Inocento

por Sérgio Trindade foi publicado em 01.mar.26

Trabalho num puteiro onde todos – cafetão, garçons, leões-de-chácara, putas – portam-se como vestais. É um ambiente moralmente elevado. Se existisse um sindicato das boas maneiras, nossa casa ganhava o selo de qualidade ISO-Virgindade.

A clientela é formada por gente de bem e de bens. Funcionários públicos, profissionais liberais, comerciantes, industriais, operários. E, para dar diversidade ao ambiente, ladrões, traficantes e corruptos. Mas todos educados. Aqui, antes de qualquer negociata, diz-se “por favor” e “muito obrigado”.

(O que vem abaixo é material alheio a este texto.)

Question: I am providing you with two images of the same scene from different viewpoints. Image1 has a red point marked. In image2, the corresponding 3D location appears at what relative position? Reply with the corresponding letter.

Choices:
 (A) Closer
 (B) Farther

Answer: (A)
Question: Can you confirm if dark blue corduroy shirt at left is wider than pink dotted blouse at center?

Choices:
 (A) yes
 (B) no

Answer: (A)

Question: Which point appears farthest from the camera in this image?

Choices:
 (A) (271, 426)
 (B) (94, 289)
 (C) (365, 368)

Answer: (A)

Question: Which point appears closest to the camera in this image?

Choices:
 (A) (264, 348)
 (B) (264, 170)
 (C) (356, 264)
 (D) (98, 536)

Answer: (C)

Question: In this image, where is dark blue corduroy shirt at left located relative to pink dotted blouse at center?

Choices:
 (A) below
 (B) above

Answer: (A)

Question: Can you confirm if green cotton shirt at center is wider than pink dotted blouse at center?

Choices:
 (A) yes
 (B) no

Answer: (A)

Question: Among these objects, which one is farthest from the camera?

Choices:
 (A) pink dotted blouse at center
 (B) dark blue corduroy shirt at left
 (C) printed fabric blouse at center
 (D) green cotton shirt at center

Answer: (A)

Ladrões e traficantes fazem negócios discretos. Corruptos fazem “acertos”. Nunca ouvi a palavra “propina” naquele salão. O máximo que se admite é “contribuição moralmente flexível”.

Imagem feita com auxílio de IA

A proprietária é dona Arminna Anjus, nascida na vizinha Baípara, oitava dos doze filhos de dona Tedera de Araújo Grosso Anjus, mulata bisneta de escravos da cidade de Pinacam, e do francês Giscard d’Anjou, que aportou em Bâniana decidido a levar cultura cinematográfica ao interior e acabou levando apenas um projetor quebrado e uma dívida moral. Fundou a primeira sala de cinema de Pinacam, onde o filme sempre começava atrasado, mas o discurso inaugural era pontual.

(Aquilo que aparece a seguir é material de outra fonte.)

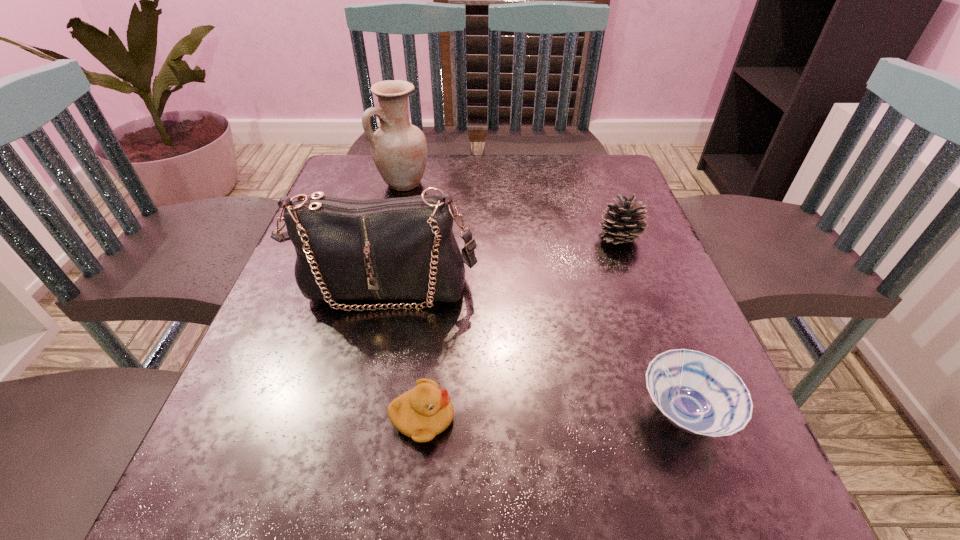 The height and width of the screenshot is (540, 960). In the image, there is a desktop. Identify the location of free space at the right edge. (703, 457).

You are a GUI agent. You are given a task and a screenshot of the screen. Output one action in this format:
    pyautogui.click(x=<x>, y=<y>)
    Task: Click on the blank space at the far left corner of the desktop
    The image size is (960, 540).
    Given the screenshot: What is the action you would take?
    [335, 190]

Image resolution: width=960 pixels, height=540 pixels. In order to click on free space at the far right corner of the desktop in this screenshot , I will do `click(574, 178)`.

In the image, there is a desktop. At what (x,y) coordinates should I click in order to perform the action: click on vacant space at the near right corner. Please return your answer as a coordinate pair (x, y). Looking at the image, I should click on (753, 524).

Dona Arminna herdou do pai o amor pelo espetáculo e da mãe o pragmatismo. Diz ela:

– Meu pai projetava ilusões. Eu apenas administro as minhas.

Foi ali que conheci os gêmeos Boldrão Salah e Gemdrão Passala.

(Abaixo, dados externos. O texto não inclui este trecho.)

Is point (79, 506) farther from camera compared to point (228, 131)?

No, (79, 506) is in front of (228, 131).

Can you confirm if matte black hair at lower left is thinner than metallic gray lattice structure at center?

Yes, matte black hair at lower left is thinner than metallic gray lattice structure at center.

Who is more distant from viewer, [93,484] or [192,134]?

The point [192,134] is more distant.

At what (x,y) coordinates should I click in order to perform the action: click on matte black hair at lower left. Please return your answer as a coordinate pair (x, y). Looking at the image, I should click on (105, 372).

Nascidos e criados numa família tradicional, dessas em que os filhos pediam bênção até para espirrar, cresceram sob rígidas normas: “Não mexa no que é alheio”, “Respeite os mais velhos”, “Dê bom dia”. A família, segundo eles, era de origem egípcia e cristã. Uma combinação rara, mas convincente quando dita com firmeza.

A morte precoce da mãe desorganizou o sistema solar doméstico. Criados pela avó, que tinha um terço numa mão e uma colher de pau na outra, cresceram jogando bola (mal), brincando de polícia e ladrão (profético) e esconde-esconde (treino).

Eram bivitelinos: Boldrão, muito branco; Gemdrão, muito preto. Pareciam uma tese sociológica ambulante. Marxista, com tese e antítese. Na cor. Não nos modos.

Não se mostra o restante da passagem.